When the Supreme Court voided President Biden’s federal eviction moratorium Thursday, Gov. Kathy Hochul kicked New York’s tenant protection efforts into overdrive.
The governor said in a statement Friday that she plans to hold a special session, effectively pulling the Legislature out of recess, to address evictions. The state’s own moratorium expires Tuesday.
It was not immediately clear if she intends to act on legislation introduced earlier this month by Sen. Alessandra Biaggi and Assembly member Yuh-Line Niou to extend the moratorium until Oct. 31, or to tweak the rent relief program’s enabling legislation to speed delivery of the money.
In her statement, however, Hochul emphasized getting rental assistance out the door.
“Our teams will be working through the weekend to address how best to deliver relief to renters and homeowners in need as quickly as possible,” Hochul said in her statement.
In a tweet Friday afternoon, Hochul urged renters to apply for the state’s emergency rental assistance program, which provides a year of protection against eviction.
The defense ERAP affords, however, is not immediate. For a tenant to be shielded, documents showing proof of income, occupancy, identity and rental obligations must be reviewed and accepted, said Barbara Guinn, executive deputy commissioner of the Office of Temporary and Disability Assistance, at a hearing last week.
Protections also require OTDA to work with housing courts to provide up-to-date information on who has applied to the program. The agency has not earned a reputation for speed or transparency and has been called to two hearings this month to answer for the delays plaguing the rent relief rollout.
In one, OTDA Commissioner Michael Hein said the agency had finalized its data-sharing agreements with the court system, which he said would gain access in real-time to “applications pending, processing, that sort of thing.”
Hochul said $800 million has been obligated to rent relief. Only a small portion has actually reached landlords, though. As of last week, $156 million in relief had dropped via direct deposit or check.
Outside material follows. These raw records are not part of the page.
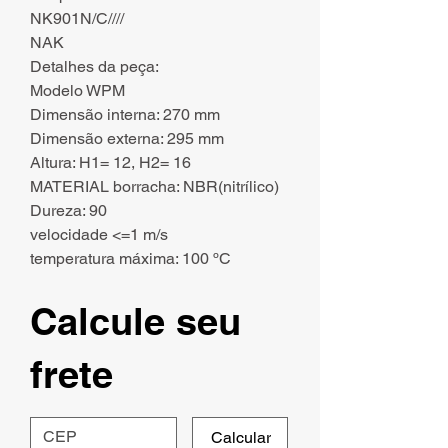
NK901N/C////
NAK
Detalhes da peça:
Modelo WPM
Dimensão interna: 270 mm
Dimensão externa: 295 mm
Altura: H1= 12, H2= 16
MATERIAL borracha: NBR(nitrílico)
Dureza: 90
velocidade <=1 m/s
temperatura máxima: 100 ºC
Calcule seu
frete
Calcular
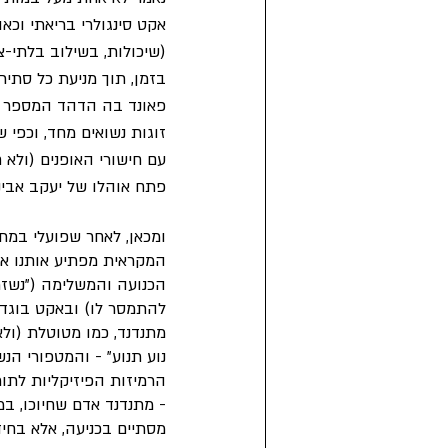
אקט סינגולרי בריאתי וכ
(שיכולות, בשילוב בלתי-
בזמן, תוך מניעת כל סתי
פאונד בה הדהד המספר "ש
זוגות נשואים מחד, וכפי 
עם חישורי האופנים (ולא 
פתח אוהלו של יעקב אבינו
ומכאן, לאחר שפועלי במת
המקראית מפתיע אותנו או
הכנועה והמשלימה ("נשזרו
להתמסר לו) ובאקט בוגדנ
מתנדנד, כמו מטוטלת (ולא 
נוע תנוע" - והמטפורי הנ
הרמיזות הפיזיקליות לתור
- מתנדנד אדם שחיוכו, במ
מסתיים בכניעה, אלא בחיד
Landlords say issues with the agency’s web portal have prevented them from collecting payments.
In her inaugural address this week, Hochul pledged to speed the delivery of rent relief by adding staff to process applications and assigning a team to identify problems with the portal.
A leading landlord group, the Rent Stabilization Association, urged the governor to focus on releasing relief funds rather than issuing another moratorium, which would only add to tenants’ arrears and further strain property owners struggling to pay property taxes and mortgages.
“Circumventing the U.S. Supreme Court decision, instead of getting the hundreds of millions of dollars in federal rent out the door, would just be more of the same political gamesmanship, rather than a real solution to righting OTDA’s failures and delays in distributing the monies,” said RSA President Joseph Strasburg.